In April 2019, the British bank Standard Chartered agreed to pay $1.1 billion to settle allegations by the authorities in the United States and UK that it violated money-laundering laws and economic sanctions. The authorities, including the Treasury and Department of Justice as well as New York State regulators and prosecutors, said that Standard Chartered had for years processed hundreds of millions of dollars in transactions from countries barred from participating in the American financial system, including Cuba, Iran, Sudan and Syria. Standard Chartered, which is based in London, has extensive operations in Africa and Asia, including the Middle East.
Apart from the US authorities, FCA has fined Standard Chartered Bank (Standard Chartered) £102,163,200 for Anti-Money Laundering (AML) breaches in two higher risk areas of its business.
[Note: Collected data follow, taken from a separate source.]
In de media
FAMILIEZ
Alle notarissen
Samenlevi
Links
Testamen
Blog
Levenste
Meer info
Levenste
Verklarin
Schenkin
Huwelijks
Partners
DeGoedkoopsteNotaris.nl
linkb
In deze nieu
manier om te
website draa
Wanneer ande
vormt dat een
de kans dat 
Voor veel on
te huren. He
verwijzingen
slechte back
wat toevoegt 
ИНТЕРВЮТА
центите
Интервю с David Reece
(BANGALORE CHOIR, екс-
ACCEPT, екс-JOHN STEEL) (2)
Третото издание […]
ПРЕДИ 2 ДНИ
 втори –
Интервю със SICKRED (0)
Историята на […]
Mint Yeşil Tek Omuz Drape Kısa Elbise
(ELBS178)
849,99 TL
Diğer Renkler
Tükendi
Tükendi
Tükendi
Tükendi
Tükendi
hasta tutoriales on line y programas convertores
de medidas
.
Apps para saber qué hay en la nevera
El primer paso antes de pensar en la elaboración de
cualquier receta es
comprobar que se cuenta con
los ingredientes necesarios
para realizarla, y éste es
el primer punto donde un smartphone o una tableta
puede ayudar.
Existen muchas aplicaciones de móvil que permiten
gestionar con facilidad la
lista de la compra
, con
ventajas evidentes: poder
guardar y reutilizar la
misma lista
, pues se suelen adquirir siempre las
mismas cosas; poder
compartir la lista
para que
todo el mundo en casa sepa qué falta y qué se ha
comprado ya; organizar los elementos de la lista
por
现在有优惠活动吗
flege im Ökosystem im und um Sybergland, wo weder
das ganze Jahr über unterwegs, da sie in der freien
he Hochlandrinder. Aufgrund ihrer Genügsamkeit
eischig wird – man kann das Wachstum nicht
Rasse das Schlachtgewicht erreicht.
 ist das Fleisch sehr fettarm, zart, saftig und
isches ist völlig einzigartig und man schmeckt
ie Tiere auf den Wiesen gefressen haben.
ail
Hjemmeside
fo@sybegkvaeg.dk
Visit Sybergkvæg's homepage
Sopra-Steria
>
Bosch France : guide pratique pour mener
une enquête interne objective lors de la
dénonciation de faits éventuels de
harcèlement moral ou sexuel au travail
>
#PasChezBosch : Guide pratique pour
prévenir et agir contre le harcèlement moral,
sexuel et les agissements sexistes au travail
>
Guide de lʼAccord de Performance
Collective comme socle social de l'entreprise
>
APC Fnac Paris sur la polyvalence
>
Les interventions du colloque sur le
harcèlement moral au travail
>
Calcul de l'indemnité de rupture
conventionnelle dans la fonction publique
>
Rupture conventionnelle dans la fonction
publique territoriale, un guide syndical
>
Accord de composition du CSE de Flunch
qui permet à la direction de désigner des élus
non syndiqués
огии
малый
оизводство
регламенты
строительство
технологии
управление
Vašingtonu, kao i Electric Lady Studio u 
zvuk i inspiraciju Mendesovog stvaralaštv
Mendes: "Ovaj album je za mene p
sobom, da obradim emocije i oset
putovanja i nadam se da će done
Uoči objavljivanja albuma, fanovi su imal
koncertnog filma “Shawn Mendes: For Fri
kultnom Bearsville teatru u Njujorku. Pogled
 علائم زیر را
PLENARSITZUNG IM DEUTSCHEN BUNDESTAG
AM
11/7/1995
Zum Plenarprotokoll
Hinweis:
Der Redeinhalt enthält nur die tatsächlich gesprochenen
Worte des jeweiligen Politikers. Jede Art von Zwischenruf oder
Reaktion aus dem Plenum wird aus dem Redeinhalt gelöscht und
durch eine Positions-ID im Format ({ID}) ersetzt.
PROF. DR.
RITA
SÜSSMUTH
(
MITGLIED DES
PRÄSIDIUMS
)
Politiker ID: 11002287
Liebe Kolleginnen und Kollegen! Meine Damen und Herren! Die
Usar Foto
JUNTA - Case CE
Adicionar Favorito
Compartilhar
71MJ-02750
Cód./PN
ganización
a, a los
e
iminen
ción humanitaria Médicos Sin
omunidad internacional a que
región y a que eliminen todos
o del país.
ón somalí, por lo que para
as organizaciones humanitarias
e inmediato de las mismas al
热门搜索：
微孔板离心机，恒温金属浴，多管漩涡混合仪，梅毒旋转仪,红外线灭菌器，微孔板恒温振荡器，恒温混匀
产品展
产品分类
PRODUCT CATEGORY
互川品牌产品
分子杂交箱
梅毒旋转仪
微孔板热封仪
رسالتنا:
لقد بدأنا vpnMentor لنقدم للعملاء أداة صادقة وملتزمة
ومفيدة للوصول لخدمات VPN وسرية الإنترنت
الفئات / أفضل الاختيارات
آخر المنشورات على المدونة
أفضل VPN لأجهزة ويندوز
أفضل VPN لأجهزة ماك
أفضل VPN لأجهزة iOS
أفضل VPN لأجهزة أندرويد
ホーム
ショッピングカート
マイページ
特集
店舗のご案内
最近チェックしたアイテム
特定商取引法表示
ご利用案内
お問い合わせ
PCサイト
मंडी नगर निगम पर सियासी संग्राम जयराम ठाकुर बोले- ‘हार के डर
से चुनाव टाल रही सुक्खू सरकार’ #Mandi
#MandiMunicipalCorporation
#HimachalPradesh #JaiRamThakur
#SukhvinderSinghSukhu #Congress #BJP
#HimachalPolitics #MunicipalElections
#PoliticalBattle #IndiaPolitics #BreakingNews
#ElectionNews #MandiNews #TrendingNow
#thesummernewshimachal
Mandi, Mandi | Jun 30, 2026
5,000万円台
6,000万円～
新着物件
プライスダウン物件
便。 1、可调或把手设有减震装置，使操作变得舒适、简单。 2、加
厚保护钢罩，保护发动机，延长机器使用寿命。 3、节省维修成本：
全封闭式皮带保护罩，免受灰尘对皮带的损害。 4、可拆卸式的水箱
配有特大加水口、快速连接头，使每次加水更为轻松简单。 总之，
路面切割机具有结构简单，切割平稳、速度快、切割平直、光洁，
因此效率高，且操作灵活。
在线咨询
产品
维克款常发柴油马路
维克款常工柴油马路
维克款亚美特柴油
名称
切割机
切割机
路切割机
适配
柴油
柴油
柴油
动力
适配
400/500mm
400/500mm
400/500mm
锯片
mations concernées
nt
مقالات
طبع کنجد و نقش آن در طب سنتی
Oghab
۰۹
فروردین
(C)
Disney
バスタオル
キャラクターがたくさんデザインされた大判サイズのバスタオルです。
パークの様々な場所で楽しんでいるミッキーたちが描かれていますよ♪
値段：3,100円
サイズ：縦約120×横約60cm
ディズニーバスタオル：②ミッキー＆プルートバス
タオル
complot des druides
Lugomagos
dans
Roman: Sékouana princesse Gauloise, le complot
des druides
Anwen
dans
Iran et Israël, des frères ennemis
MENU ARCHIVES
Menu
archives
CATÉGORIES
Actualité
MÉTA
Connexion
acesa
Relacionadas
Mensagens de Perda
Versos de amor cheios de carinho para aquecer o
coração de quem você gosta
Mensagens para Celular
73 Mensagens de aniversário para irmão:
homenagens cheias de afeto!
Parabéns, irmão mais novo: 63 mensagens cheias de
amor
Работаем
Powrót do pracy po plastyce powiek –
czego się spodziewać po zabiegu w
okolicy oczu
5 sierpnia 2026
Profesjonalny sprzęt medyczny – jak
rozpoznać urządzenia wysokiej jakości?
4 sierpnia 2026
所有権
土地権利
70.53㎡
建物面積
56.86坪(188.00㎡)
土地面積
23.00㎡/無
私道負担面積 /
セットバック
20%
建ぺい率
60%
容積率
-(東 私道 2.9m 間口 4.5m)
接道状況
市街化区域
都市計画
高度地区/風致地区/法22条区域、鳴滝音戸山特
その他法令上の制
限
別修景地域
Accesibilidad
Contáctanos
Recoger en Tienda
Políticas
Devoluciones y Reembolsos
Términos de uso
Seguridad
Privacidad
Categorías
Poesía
This is the second largest financial penalty for AML controls failings ever imposed by the FCA.
Financial Intelligence Analysis Unit of Malta issued on 4th of April, the “Guidance Note on Submitting Suspicious Transaction Reports by Remote Gaming Licensees.” FIAU issued this Guidance Note to assist remote gaming licensees in identifying the information and documentation that should be provided to the FIAU when submitting a Suspicious Transaction Report.
The submission of a Suspicion Transaction Report (STR) to the FIAU is a key obligation for subject persons, in any case their Money Laundering Reporting Officer determines that there is knowledge or suspicion that funds are the proceeds of criminal activity or are related to funding of terrorism, or a person may have been, is or may be connected with money laundering or the funding of terrorism. This Guidance is an effort made by the local Maltese AML/CFT Regulator to improve the quality of STRs, decrease the need for follow up communications between the FIAU and gaming licensees, and overall improve the efficacy of the analytical process.